[-empyre-] backwardness



hi,
have been away so only now getting back to reading all the posts so far.
And having read what's being exchanged i am very much struck by the exuberance by which the atomisation of 'writing' in digital media/culture is being embraced and discussed. Obviously all of us who work with computers have very different experiences and experience of what is occurring from the point of view of writing, in general (philosophically, socially, technically) and in particular, in terms of the work we are producing in and for and by digital realms/means. For myself, (and I wonder if this may also be a split common to other non-USA residents, where the technology took a lot longer to arrive!) using a computer - on any level - only began in 1995. Understanding that process has followed on in fits and starts. But either way it has entirely entered into my life as a critical tool/space/medium/instrument. I am aware however that my relationship to the computer, as someone who writes (not exclusively but persistently)but does not know how to programme, is perhaps very different than it may be for someone who is working in the fabric of the technology itself, writing code, writing new genres of text, new concepts of meaning production and reception, through their productive and critical engagement with that process. For that reason I was fascinated by the ideas being exchanged around pattern flows and meaning, but find myself struggling to relate that to my own experience - not in terms of understanding, i can see how it is operating - but in terms of writing.

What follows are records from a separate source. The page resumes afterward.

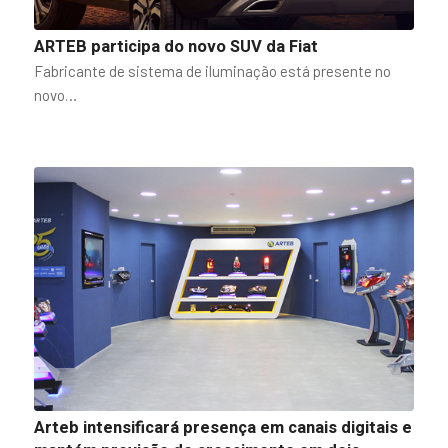
ARTEB participa do novo SUV da Fiat
Fabricante de sistema de iluminação está presente no
novo…
Arteb intensificará presença em canais digitais e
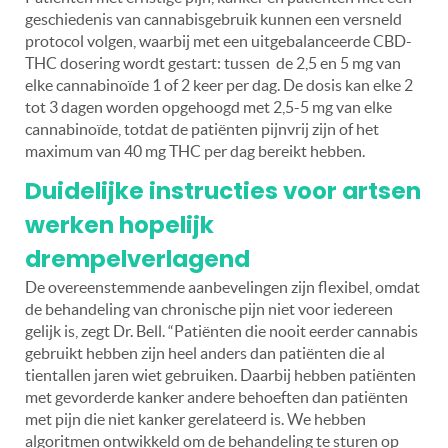
geschiedenis van cannabisgebruik kunnen een versneld
protocol volgen, waarbij met een uitgebalanceerde CBD-
THC dosering wordt gestart: tussen
de 2,5 en 5 mg van
elke cannabinoïde 1 of 2 keer per dag. De dosis kan elke 2
tot 3 dagen worden opgehoogd met 2,5-5 mg van elke
cannabinoïde, totdat de patiënten pijnvrij zijn of het
maximum van 40 mg THC per dag bereikt hebben.
Duidelijke instructies voor artsen
werken hopelijk
drempelverlagend
De overeenstemmende aanbevelingen zijn flexibel, omdat
de behandeling van chronische pijn niet voor iedereen
gelijk is, zegt Dr. Bell.
“Patiënten die nooit eerder cannabis
gebruikt hebben zijn heel anders dan patiënten die al
tientallen jaren wiet gebruiken. Daarbij hebben patiënten
met gevorderde kanker andere behoeften dan patiënten
met pijn die niet kanker gerelateerd is. We hebben
algoritmen ontwikkeld om de behandeling te sturen op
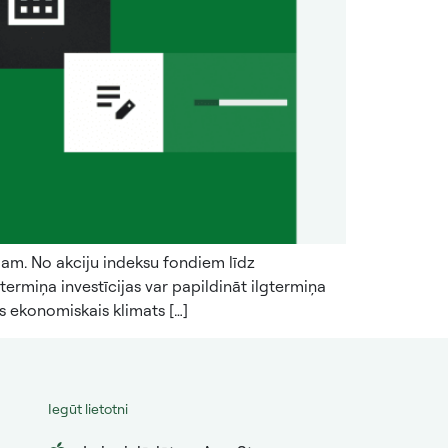
adam. No akciju indeksu fondiem līdz
stermiņa investīcijas var papildināt ilgtermiņa
ais ekonomiskais klimats […]
Iegūt lietotni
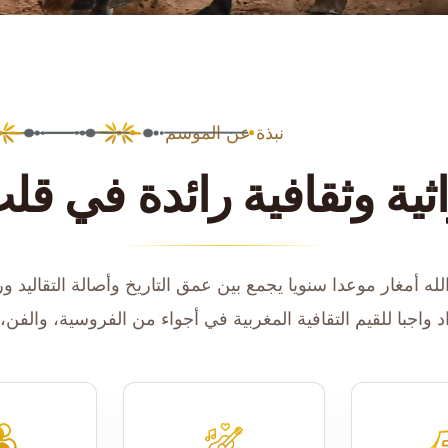
نبذة عن الموسم
ثية وثقافية رائدة في ق
اد واجبا للقيم التقافية المغربية في أجواء من الفروسية، والفن، 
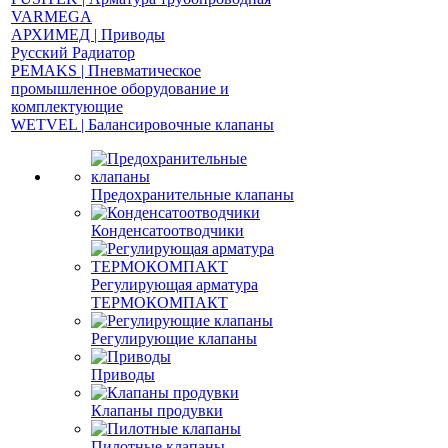
VARMEGA
АРХИМЕД | Приводы
Русский Радиатор
PEMAKS | Пневматическое
промышленное оборудование и
комплектующие
WETVEL | Балансировочные клапаны
Предохранительные клапаны
Конденсатоотводчики
Регулирующая арматура
ТЕРМОКОМПАКТ
Регулирующие клапаны
Приводы
Клапаны продувки
Пилотные клапаны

I guess what I'm wondering about is something to do with the extraordinary 'mulit-modality' ( if i can steal your term bill) of the technology itself and as a consequence the extent to which 'writing' is diversified and altered in this technology, but kind of 'unstrained' (as in unstrained tea). Plain old writing stories, etc. still exists as 'digital writing', as much as new forms of writerly contexts (MUDS MOOS etc.), writing modes - code that remains hidden behind images, graphics, motion etc., or writing genres, the 'blog' phenomenon, have totally reorientated how we think about what we mean when we say 'writing'. Poetics as a concept seems to add a whole other spin to all of this which is both necessary, inevitable and also over-complicating. Then there is the whole question of digital 'space' and the interface - perhaps it should also be referred to as an 'interspace' - and how that affects not merely writing but reading. Has any technology (can I simply refer to the digital as a 'technology'?) produced such a rapidly evolving, and voraciously self-reflective condition, that sustains as much as it changes and is as ubiquitous as it is radical?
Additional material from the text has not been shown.